#### THE PROBLEM:
Reproduce the records below exactly; the images should not appear.

** Opening RECORDED INFORMATION block **

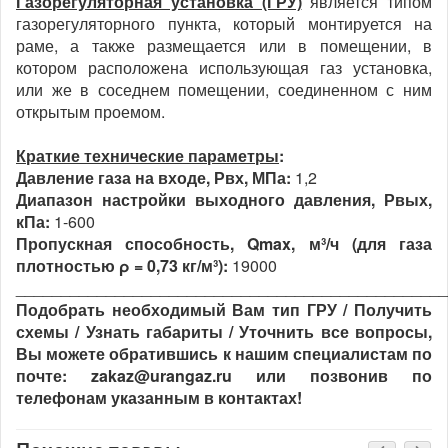
Газорегуляторная установка (ГРУ)
является типом
газорегуляторного пункта, который монтируется на
раме, а также размещается или в помещении, в
котором расположена использующая газ установка,
или же в соседнем помещении, соединенном с ним
открытым проемом.
Краткие технические параметры
:
Давление газа на входе, Рвх, МПа:
1,2
Диапазон настройки выходного давления, Рвых,
кПа:
1-600
Пропускная способность, Qmax, м³/ч (для газа
плотностью ρ = 0,73 кг/м³):
19000
________________________________________________
Подобрать необходимый Вам тип ГРУ / Получить
схемы / Узнать габариты / Уточнить все вопросы,
Вы можете обратившись к нашим специалистам по
почте: zakaz@urangaz.ru или позвонив по
телефонам указанным в контактах!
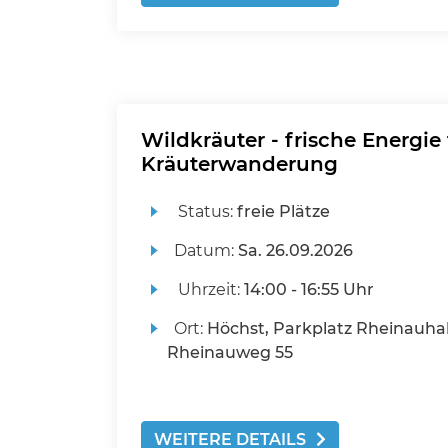
Wildkräuter - frische Energie
Kräuterwanderung
Status:
freie Plätze
Datum:
Sa.
26.09.2026
Uhrzeit:
14:00 - 16:55 Uhr
Ort:
Höchst, Parkplatz Rheinauhal
Rheinauweg 55
WEITERE DETAILS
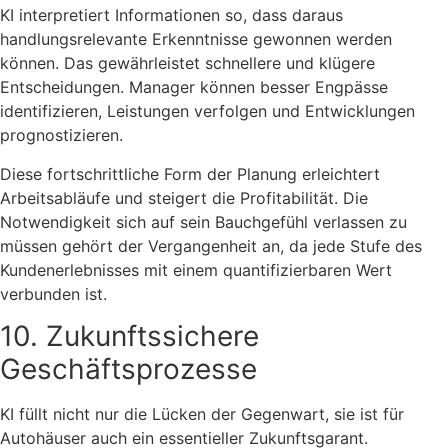
KI interpretiert Informationen so, dass daraus
handlungsrelevante Erkenntnisse gewonnen werden
können. Das gewährleistet schnellere und klügere
Entscheidungen. Manager können besser Engpässe
identifizieren, Leistungen verfolgen und Entwicklungen
prognostizieren.
Diese fortschrittliche Form der Planung erleichtert
Arbeitsabläufe und steigert die Profitabilität. Die
Notwendigkeit sich auf sein Bauchgefühl verlassen zu
müssen gehört der Vergangenheit an, da jede Stufe des
Kundenerlebnisses mit einem quantifizierbaren Wert
verbunden ist.
10. Zukunftssichere
Geschäftsprozesse
KI füllt nicht nur die Lücken der Gegenwart, sie ist für
Autohäuser auch ein essentieller Zukunftsgarant.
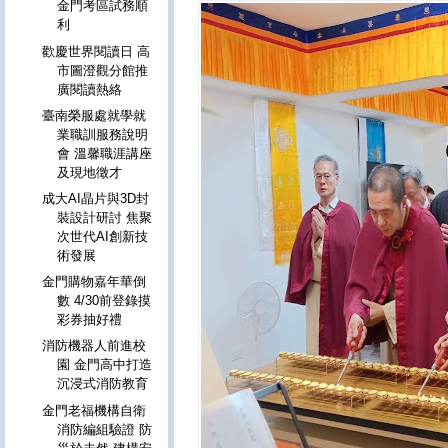
金門考區試務順
利
歡慶世界閱讀日 高
市圖澄觀分館推
廣閱讀熱絡
臺南榮服處就學就
業職訓服務說明
會 溫馨職涯講座
及現地徵才
成大AI晶片與3D封
裝設計研討 焦聚
次世代AI創新技
術發展
金門購物嘉年華倒
數 4/30前登錄摸
彩券抽好禮
消防機器人前進校
園 金門高中打造
沉浸式消防教育
金門老福機構自衛
消防編組驗證 防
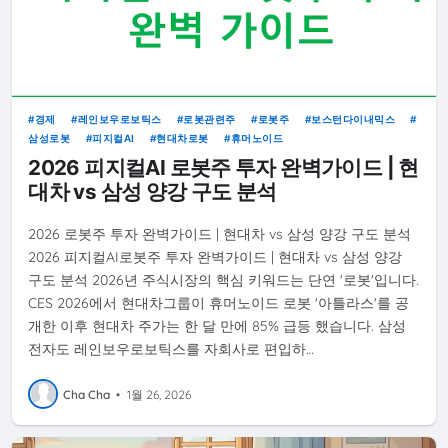
경제
레인보우로보틱스
로봇관련주
로봇주
보스턴다이내믹스
삼성로봇
피지컬AI
현대차로봇
휴머노이드
2026 피지컬AI 로봇주 투자 완벽가이드 | 현
대차 vs 삼성 양강 구도 분석
2026 로봇주 투자 완벽가이드 | 현대차 vs 삼성 양강 구도 분석
2026 피지컬AI로봇주 투자 완벽가이드 | 현대차 vs 삼성 양강
구도 분석 2026년 주식시장의 핵심 키워드는 단연 '로봇'입니다.
CES 2026에서 현대차그룹이 휴머노이드 로봇 '아틀라스'를 공
개한 이후 현대차 주가는 한 달 만에 85% 급등 했습니다. 삼성
전자도 레인보우로보틱스를 자회사로 편입하…
Cha Cha
•
1월 26, 2026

** Closing RECORDED INFORMATION block **

#### ANSWER SECTION:
Газорегуляторная установка (ГРУ)
является типом
газорегуляторного пункта, который монтируется на
раме, а также размещается или в помещении, в
котором расположена использующая газ установка,
или же в соседнем помещении, соединенном с ним
открытым проемом.
Краткие технические параметры
:
Давление газа на входе, Рвх, МПа:
1,2
Диапазон настройки выходного давления, Рвых,
кПа:
1-600
Пропускная способность, Qmax, м³/ч (для газа
плотностью ρ = 0,73 кг/м³):
19000
________________________________________________
Подобрать необходимый Вам тип ГРУ / Получить
схемы / Узнать габариты / Уточнить все вопросы,
Вы можете обратившись к нашим специалистам по
почте: zakaz@urangaz.ru или позвонив по
телефонам указанным в контактах!
Wildkräuter - frische Energie
Kräuterwanderung
Status:
freie Plätze
Datum:
Sa.
26.09.2026
Uhrzeit:
14:00 - 16:55 Uhr
Ort:
Höchst, Parkplatz Rheinauhal
Rheinauweg 55
WEITERE DETAILS
KI interpretiert Informationen so, dass daraus
handlungsrelevante Erkenntnisse gewonnen werden
können. Das gewährleistet schnellere und klügere
Entscheidungen. Manager können besser Engpässe
identifizieren, Leistungen verfolgen und Entwicklungen
prognostizieren.
Diese fortschrittliche Form der Planung erleichtert
Arbeitsabläufe und steigert die Profitabilität. Die
Notwendigkeit sich auf sein Bauchgefühl verlassen zu
müssen gehört der Vergangenheit an, da jede Stufe des
Kundenerlebnisses mit einem quantifizierbaren Wert
verbunden ist.
10. Zukunftssichere
Geschäftsprozesse
KI füllt nicht nur die Lücken der Gegenwart, sie ist für
Autohäuser auch ein essentieller Zukunftsgarant.
金門考區試務順
利
歡慶世界閱讀日 高
市圖澄觀分館推
廣閱讀熱絡
臺南榮服處就學就
業職訓服務說明
會 溫馨職涯講座
及現地徵才
成大AI晶片與3D封
裝設計研討 焦聚
次世代AI創新技
術發展
金門購物嘉年華倒
數 4/30前登錄摸
彩券抽好禮
消防機器人前進校
園 金門高中打造
沉浸式消防教育
金門老福機構自衛
消防編組驗證 防
경제
레인보우로보틱스
로봇관련주
로봇주
보스턴다이내믹스
삼성로봇
피지컬AI
현대차로봇
휴머노이드
2026 피지컬AI 로봇주 투자 완벽가이드 | 현
대차 vs 삼성 양강 구도 분석
2026 로봇주 투자 완벽가이드 | 현대차 vs 삼성 양강 구도 분석
2026 피지컬AI로봇주 투자 완벽가이드 | 현대차 vs 삼성 양강
구도 분석 2026년 주식시장의 핵심 키워드는 단연 '로봇'입니다.
CES 2026에서 현대차그룹이 휴머노이드 로봇 '아틀라스'를 공
개한 이후 현대차 주가는 한 달 만에 85% 급등 했습니다. 삼성
전자도 레인보우로보틱스를 자회사로 편입하…
Cha Cha
•
1월 26, 2026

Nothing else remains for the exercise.